Enquête réalisée par Harris Interactive en ligne du 31 août au 1er septembre 2022. Échantillon de 1 005 personnes représentatif de la population française âgée de 18 ans et plus. Méthode des quotas et redressement appliqués aux variables suivantes : sexe, âge, catégorie socioprofessionnelle et région de l’interviewé(e).

 

Paris, le 12 septembre,

 

L’Agence Nationale pour la Rénovation Urbaine (ANRU) finance et accompagne la transformation de quartiers de la Politique de la ville partout à travers la France.

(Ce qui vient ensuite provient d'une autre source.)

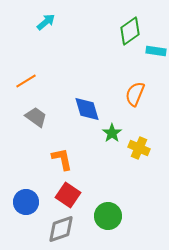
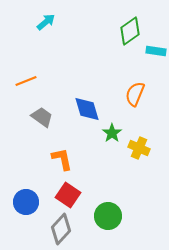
orange line: rotated 10 degrees clockwise
gray trapezoid: moved 6 px right
gray diamond: rotated 28 degrees counterclockwise
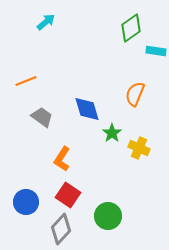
green diamond: moved 1 px right, 3 px up
orange L-shape: rotated 135 degrees counterclockwise
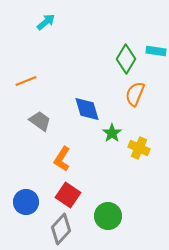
green diamond: moved 5 px left, 31 px down; rotated 24 degrees counterclockwise
gray trapezoid: moved 2 px left, 4 px down
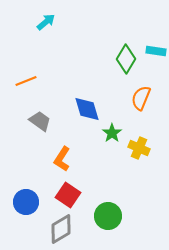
orange semicircle: moved 6 px right, 4 px down
gray diamond: rotated 16 degrees clockwise
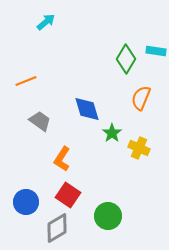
gray diamond: moved 4 px left, 1 px up
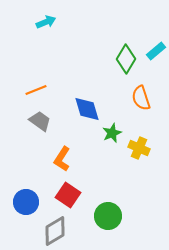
cyan arrow: rotated 18 degrees clockwise
cyan rectangle: rotated 48 degrees counterclockwise
orange line: moved 10 px right, 9 px down
orange semicircle: rotated 40 degrees counterclockwise
green star: rotated 12 degrees clockwise
gray diamond: moved 2 px left, 3 px down
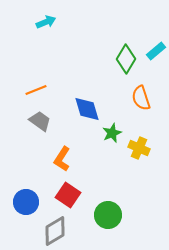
green circle: moved 1 px up
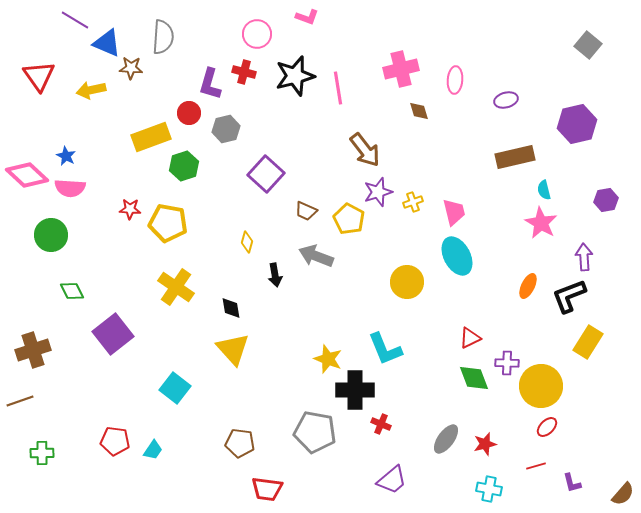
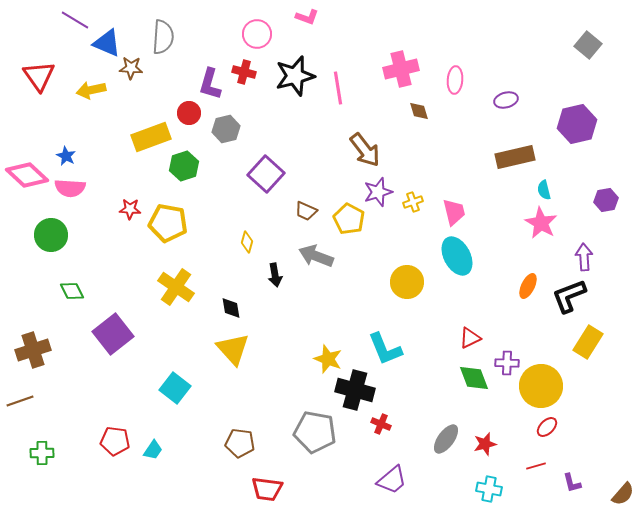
black cross at (355, 390): rotated 15 degrees clockwise
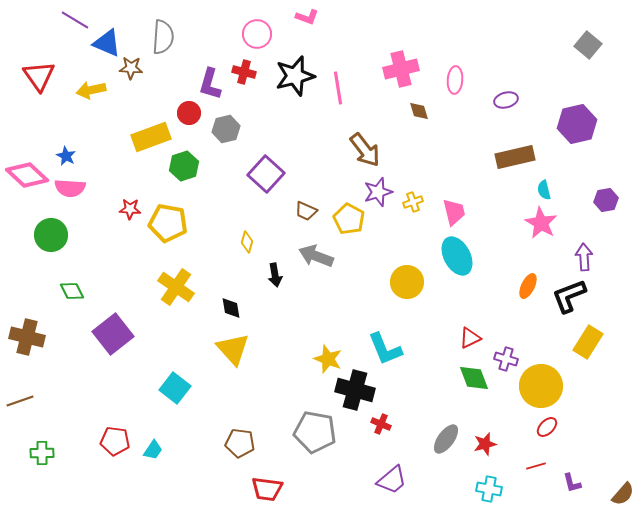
brown cross at (33, 350): moved 6 px left, 13 px up; rotated 32 degrees clockwise
purple cross at (507, 363): moved 1 px left, 4 px up; rotated 15 degrees clockwise
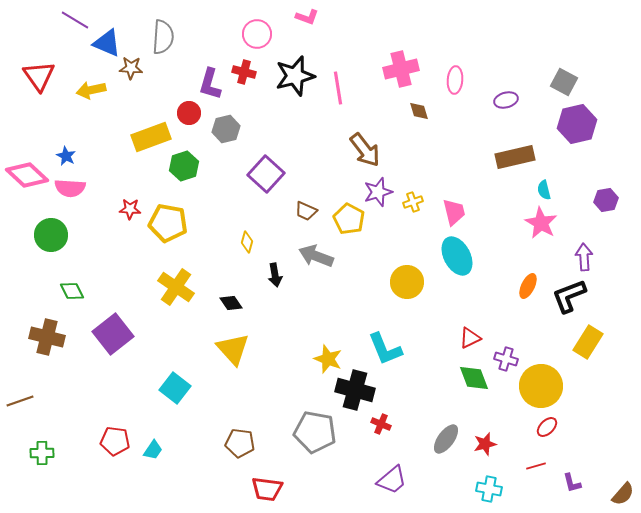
gray square at (588, 45): moved 24 px left, 37 px down; rotated 12 degrees counterclockwise
black diamond at (231, 308): moved 5 px up; rotated 25 degrees counterclockwise
brown cross at (27, 337): moved 20 px right
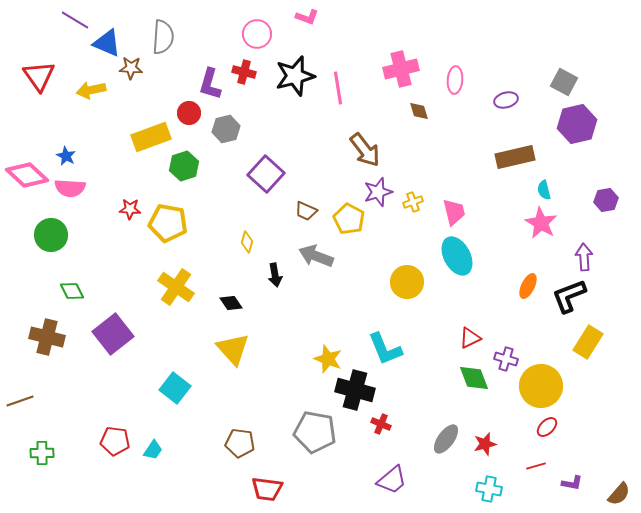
purple L-shape at (572, 483): rotated 65 degrees counterclockwise
brown semicircle at (623, 494): moved 4 px left
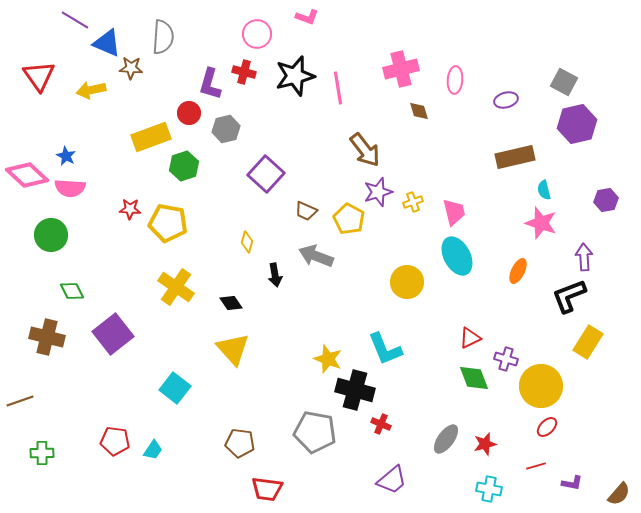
pink star at (541, 223): rotated 12 degrees counterclockwise
orange ellipse at (528, 286): moved 10 px left, 15 px up
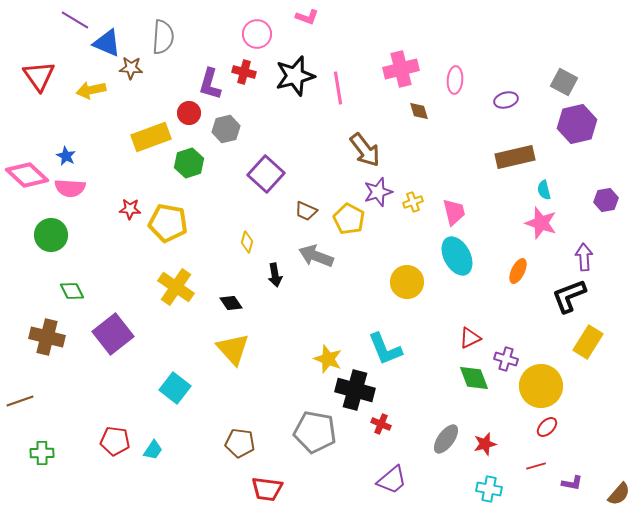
green hexagon at (184, 166): moved 5 px right, 3 px up
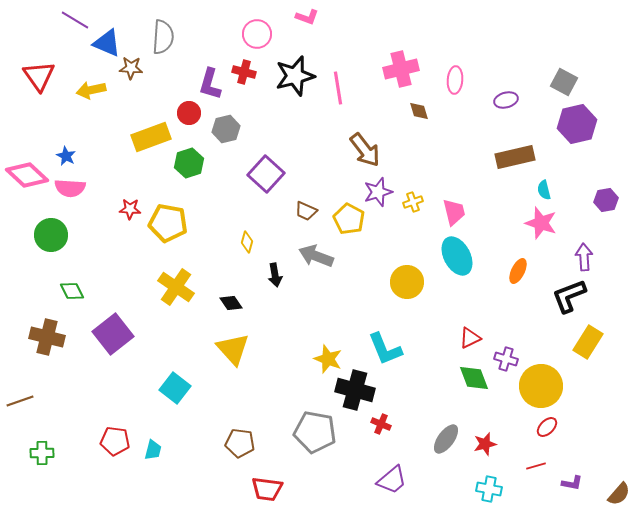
cyan trapezoid at (153, 450): rotated 20 degrees counterclockwise
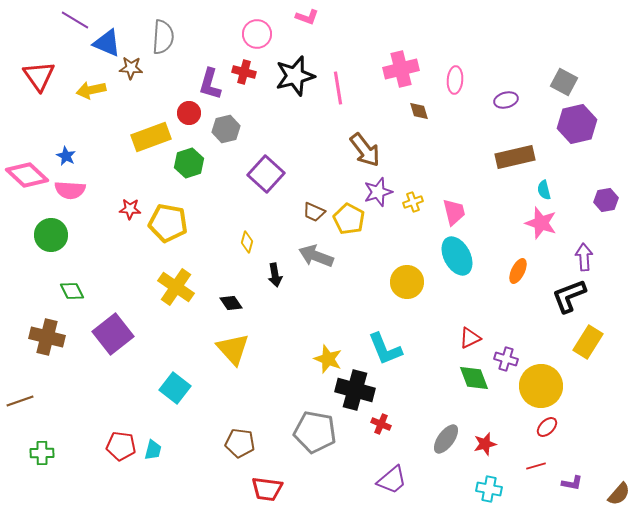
pink semicircle at (70, 188): moved 2 px down
brown trapezoid at (306, 211): moved 8 px right, 1 px down
red pentagon at (115, 441): moved 6 px right, 5 px down
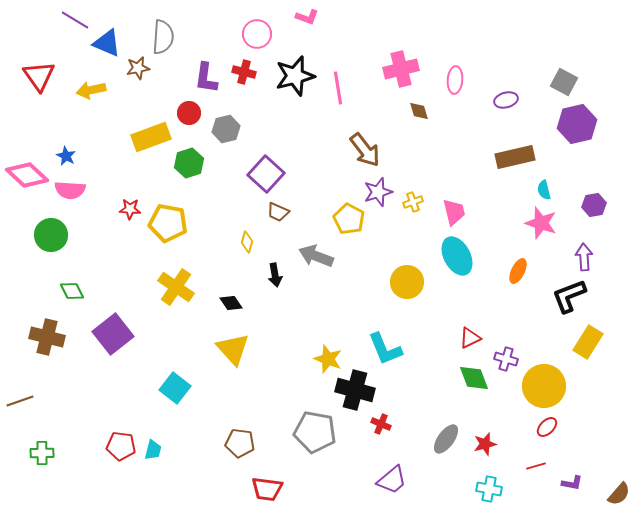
brown star at (131, 68): moved 7 px right; rotated 15 degrees counterclockwise
purple L-shape at (210, 84): moved 4 px left, 6 px up; rotated 8 degrees counterclockwise
purple hexagon at (606, 200): moved 12 px left, 5 px down
brown trapezoid at (314, 212): moved 36 px left
yellow circle at (541, 386): moved 3 px right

À sa demande, Harris Interactive a lancé en 2021 une enquête barométrique auprès de deux échantillons complémentaires : un échantillon représentatif de l’ensemble de la population vivant en France, et un échantillon représentatif des habitants des quartiers prioritaires de la Politique de la ville (QPV). Un an après cette première édition, une nouvelle vague d’enquête a été réalisée selon les mêmes modalités méthodologiques. 

Entre temps, la guerre en Ukraine, la hausse des prix de l’énergie et l’inflation généralisée, les pénuries, les épisodes caniculaires… sont autant d’événements d’actualité qui sont loin d’avoir laissé les Français indifférents. Aussi, ces éléments sont susceptibles d’avoir influencé directement ou indirectement le regard des Français quant à leur lieu de vie (commune, quartier, logement…). Dans un tel contexte, la deuxième édition du baromètre permet opportunément de mesurer la perception du lieu de vie des Français en cette rentrée 2022.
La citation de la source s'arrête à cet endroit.